Wednesday, May 23, 2018

"Lost in the Digital Swamp, Link by Link"



"I went on that ride courtesy of one of the internet’s many “content discovery solutions.” These companies occupy real estate at the margins of websites like CNN, Politico and TMZ, and fill them with links to content landfills with names like Buzz-Hut, CollegeFreakz, Dogsome and TimezOff. The links are often ads for stuff like bedsheets and dental implants that are disguised as news articles — or else barrel-scraping clickbait that tempts the reader toward still more ads — and because the thumbnails and headlines are written by the individual advertisers themselves, they range in caliber from straightforward sales pitches to gross body stuff. The links appear under the banner of “Related Content,” “You May Also Like,” or — their most accurate descriptor — “Around the Web.”...
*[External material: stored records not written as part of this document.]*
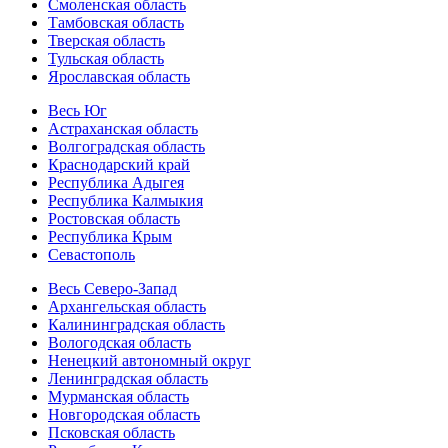
Смоленская область
Тамбовская область
Тверская область
Тульская область
Ярославская область
Весь Юг
Астраханская область
Волгоградская область
Краснодарский край
Республика Адыгея
Республика Калмыкия
Ростовская область
Республика Крым
Севастополь
Весь Северо-Запад
Архангельская область
Калининградская область
Вологодская область
Ненецкий автономный округ
Ленинградская область
Мурманская область
Новгородская область
Псковская область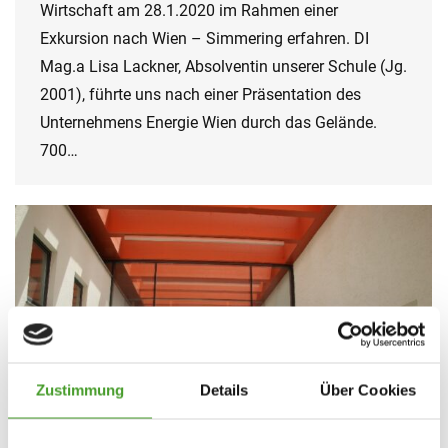
Wirtschaft am 28.1.2020 im Rahmen einer
Exkursion nach Wien – Simmering erfahren. DI
Mag.a Lisa Lackner, Absolventin unserer Schule (Jg.
2001), führte uns nach einer Präsentation des
Unternehmens Energie Wien durch das Gelände.
700…
Zustimmung
Details
Über Cookies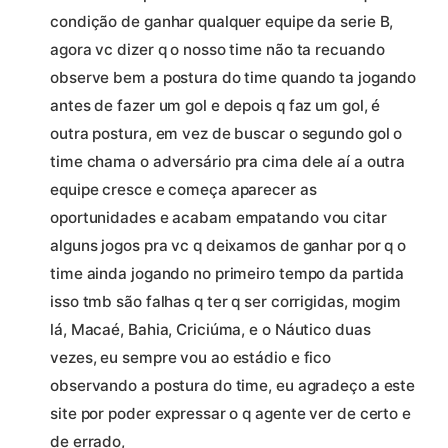
condição de ganhar qualquer equipe da serie B,
agora vc dizer q o nosso time não ta recuando
observe bem a postura do time quando ta jogando
antes de fazer um gol e depois q faz um gol, é
outra postura, em vez de buscar o segundo gol o
time chama o adversário pra cima dele aí a outra
equipe cresce e começa aparecer as
oportunidades e acabam empatando vou citar
alguns jogos pra vc q deixamos de ganhar por q o
time ainda jogando no primeiro tempo da partida
isso tmb são falhas q ter q ser corrigidas, mogim
lá, Macaé, Bahia, Criciúma, e o Náutico duas
vezes, eu sempre vou ao estádio e fico
observando a postura do time, eu agradeço a este
site por poder expressar o q agente ver de certo e
de errado,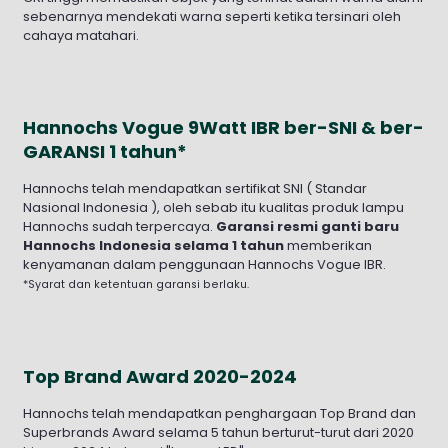
sebenarnya mendekati warna seperti ketika tersinari oleh
cahaya matahari.
Hannochs Vogue 9Watt IBR ber-SNI & ber-
GARANSI 1 tahun*
Hannochs telah mendapatkan sertifikat SNI ( Standar
Nasional Indonesia ), oleh sebab itu kualitas produk lampu
Hannochs sudah terpercaya.
Garansi resmi ganti baru
Hannochs Indonesia selama 1 tahun
memberikan
kenyamanan dalam penggunaan Hannochs Vogue IBR.
*Syarat dan ketentuan garansi berlaku.
Top Brand Award 2020-2024
Hannochs telah mendapatkan penghargaan Top Brand dan
Superbrands Award selama 5 tahun berturut-turut dari 2020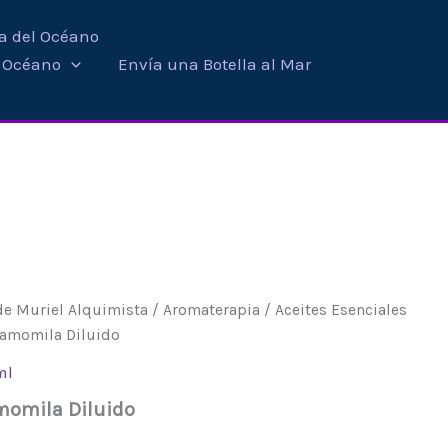
ra del Océano
i Océano
Envía una Botella al Mar
de Muriel Alquimista
/
Aromaterapia
/
Aceites Esenciales
Camomila Diluido
ml
amomila Diluido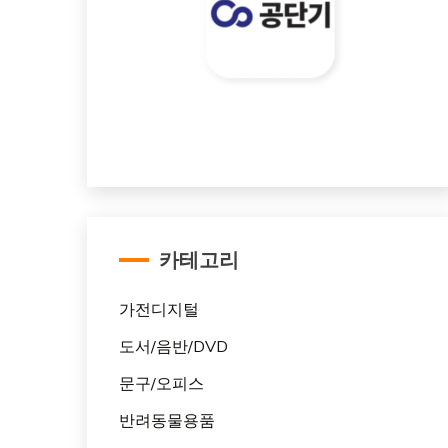
카테고리
가전디지털
도서/음반/DVD
문구/오피스
반려동물용품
These “Around the Web” widgets both haunt and tantalize us because they’re designed to stoke our most primal browsing habits. Clicking these links feels like taking a tour through the internet’s id — each grotesque screenshot and gender stereotype that manages to override our thinking brains and reduce us to pure click monsters. Below, a taxonomy of the basest impulses on display."


It would be an interesting study, to see which demographics actually click on those links, and why (do they think they are real journalism? Bored and mindlessly surfing? Embarrassed curiosity? Trying to fill a sibling's browser with weird cookies and malware?)

FB: I love the tone of this article about those random links at the bottom of news sites - slightly affronted, slightly amused, slightly too serious...

"A disproportionate amount of content involves maritime mysteries. Among them: “Mom Vanishes Aboard Carnival Cruise”; “Disney Worker Missing at Sea”; “Little Girl Was Found Alone at Sea, Decades Later She …”; and “30 Things the Ocean Is Hiding From You.”...


A consistent hook is a photograph that appears to be a private part but is not a private part."